Written by Alexa Erickson
Imagine setting out for the day to explore the great outdoors free of technology, cars, crowds, conversation, work tasks, and more, only to stumble upon an alluring little hobbit-like house in the middle of the forest, just begging for you to slip inside and simply sit. It’s asking you to just be. It sounds like something out of a film, except there’s a real life project making a meditation fairytale come true.
Called Gapahuk, the project involves tiny meditation shelters within a forest garden that provide protection and a place to relax for hikers exploring the Lithuanian forests. These spaces offer the opportunity for people to find solitude within and harmony in the environment, and to reconnect with nature. A stone pathway winds throughout the garden, inspired by a Lithuanian fairytale about serpents.
The project, part of a larger Meditation Garden created by Bjørnådal Arkitektstudio, which won the American Architecture Prize 2016, was built during the Human Birdhouse Workshop in Lithuania last August. The team cleared out a portion of forest, shaped pathways in and around the garden, installed two fireplaces with sitting areas in front of the shelters, and added Holy stones to the site as totems of masculine and feminine origin, one of them symbolizing the head of a serpent. The other is used for sacrificing ceremonies . The amphitheater seating, constructed with logs hammered into the ground, was designed to be used for small performances or poetry evenings in the Meditation Garden.
The team chose the location for the Meditation Garden to encourage visitors to dive in to the mystical surrounding.
A press release for the project explains:
The site was next to the swamp.

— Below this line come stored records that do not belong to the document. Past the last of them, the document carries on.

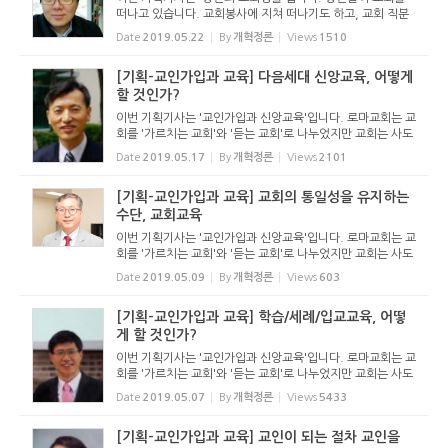
떠나고 있습니다. 교회봉사에 지쳐 떠나기도 하고, 교회 직분
자들과의 다툼을 일으켜 떠나기도 합니다. 추측컨대 이런 추세
Date
2019.05.22
By
개혁정론
Views
1510
는 더 가속화될 것입니다. 교회에 그리스도께서 계시기에 교회
가...
[기획-교인가입과 교육] 다음세대 신앙교육, 어떻게
할 것인가?
이번 기획기사는 '교인가입과 신앙교육'입니다. 로마교회는 교
회를 '가르치는 교회'와 '듣는 교회'로 나누었지만 교회는 사도
적인 가르침위에 서야 합니다. 이 가르침을 통해 신자가 생겨
Date
2019.05.17
By
개혁정론
Views
2101
나고, 신자가 양육을 받습니다. 한국교회에는...
[기획-교인가입과 교육] 교회의 통일성을 유지하는
수단, 교회교육
이번 기획기사는 '교인가입과 신앙교육'입니다. 로마교회는 교
회를 '가르치는 교회'와 '듣는 교회'로 나누었지만 교회는 사도
적인 가르침위에 서야 합니다. 이 가르침을 통해 신자가 생겨
Date
2019.05.09
By
개혁정론
Views
603
나고, 신자가 양육을 받습니다. 한국교회에는...
[기획-교인가입과 교육] 학습/세례/입교교육, 어떻
게 할 것인가?
이번 기획기사는 '교인가입과 신앙교육'입니다. 로마교회는 교
회를 '가르치는 교회'와 '듣는 교회'로 나누었지만 교회는 사도
적인 가르침위에 서야 합니다. 이 가르침을 통해 신자가 생겨
Date
2019.05.07
By
개혁정론
Views
5433
나고, 신자가 양육을 받습니다. 한국교회에는...
[기획-교인가입과 교육] 교인이 되는 절차 교인을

The swamp has low sounds, invisible creatures, and unknown depth, hidden passages used by Lithuanian witches in the past and by partisans during war. It attracts and frightens at the same time. The swamp is very different when fog is going down, and when sun shines upon it. To have the opportunity to sit and meditate in the shelter and to explore the swamp and the growing forest gives an unforgettable experience by connecting with the most magical landscape. Swamps as landscape are frequently used in Lithuanian fairytales, needless to say this fact added a unique mysterious feature on the whole project.
The project was created on the property of famous Lithuanian children books author, poet, and film/theatre director, Vytautas V. Landsbergis. The team aimed to design and build architecture that paid tribute to Constructive Shamanism.
Such a style brings together architects, builders, and spiritual practitioners to expose and dive deeper into the connections between humans and nature. The end result is a design that is dominated by Lithuanian mythology. Visitors of the Meditation Garden participate in spiritual ceremonies, and sing mantras around a bonfire.
The press release explains:
The project was filled with mythological and folk images. Singing mantras and polyphonic songs around bonfire, participating in spiritual and in tea ceremonies were creating strong bonds between team members. Also, it endowed a meaningful embracement of Lithuanian innate connection with nature and folklore and brought the full load of mystical meaning to the project.
Wouldn’t it be awesome if we had these throughout parks and forests?